DATASET:
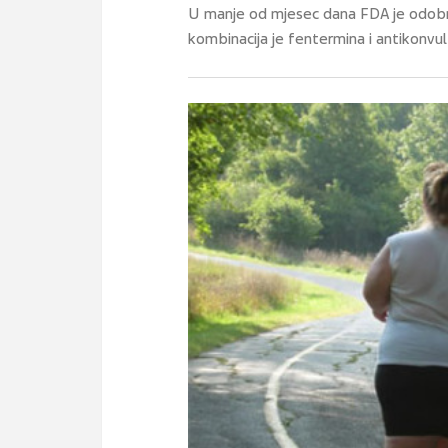
U manje od mjesec dana FDA je odobrio
kombinacija je fentermina i antikonvu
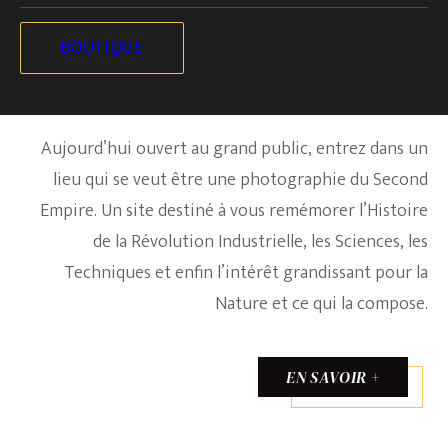
BOUTIQUE
Découvrez nos visites et activités
Aujourd’hui ouvert au grand public, entrez dans un
lieu qui se veut être une photographie du Second
Empire. Un site destiné à vous remémorer l’Histoire
de la Révolution Industrielle, les Sciences, les
Techniques et enfin l’intérêt grandissant pour la
Nature et ce qui la compose.
EN SAVOIR +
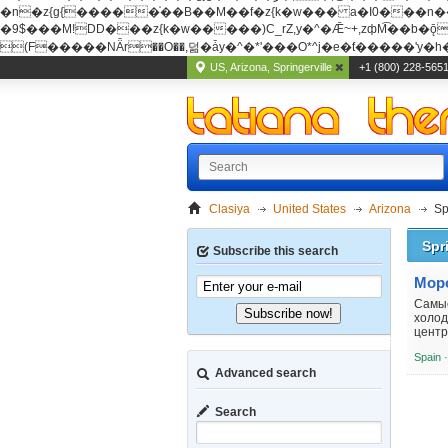
�n�z{g{�����֫��B��M��f�z{k�w��� a�I0���n��YhrAb��2�
�9$���M!DD���z{k�w�����)C_rZ,y�^�Ǣ~+,zфM͡��b�ǭD�{&�z{g{�����фM͡��B
(F�����ΝǞr��O��,덞�ǡy�^�*'���O*^j�e�ƭ�����'y�h��
US, Arizona, Springerville
+1 (800) 228-565
Clasiya
United States
Arizona
Sp
Spr
Subscribe this search
Самые
Subscribe now!
холод
центр
Spain 
Advanced search
Search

WORK ORDER: Retype the listing exactly. Pictures do not belong in the copy.

THE ANSWER:
U manje od mjesec dana FDA je odobrio
kombinacija je fentermina i antikonvu
BOUTIQUE
Découvrez nos visites et activités
Aujourd’hui ouvert au grand public, entrez dans un
lieu qui se veut être une photographie du Second
Empire. Un site destiné à vous remémorer l’Histoire
de la Révolution Industrielle, les Sciences, les
Techniques et enfin l’intérêt grandissant pour la
Nature et ce qui la compose.
EN SAVOIR +
�n�z{g{�����֫��B��M��f�z{k�w��� a�I0���n��YhrAb��2�
�9$���M!DD���z{k�w�����)C_rZ,y�^�Ǣ~+,zфM͡��b�ǭD�{&�z{g{�����фM͡��B
(F�����ΝǞr��O��,덞�ǡy�^�*'���O*^j�e�ƭ�����'y�h��
US, Arizona, Springerville
+1 (800) 228-565
Clasiya
United States
Arizona
Sp
Spr
Subscribe this search
Самые
Subscribe now!
холод
центр
Spain 
Advanced search
Search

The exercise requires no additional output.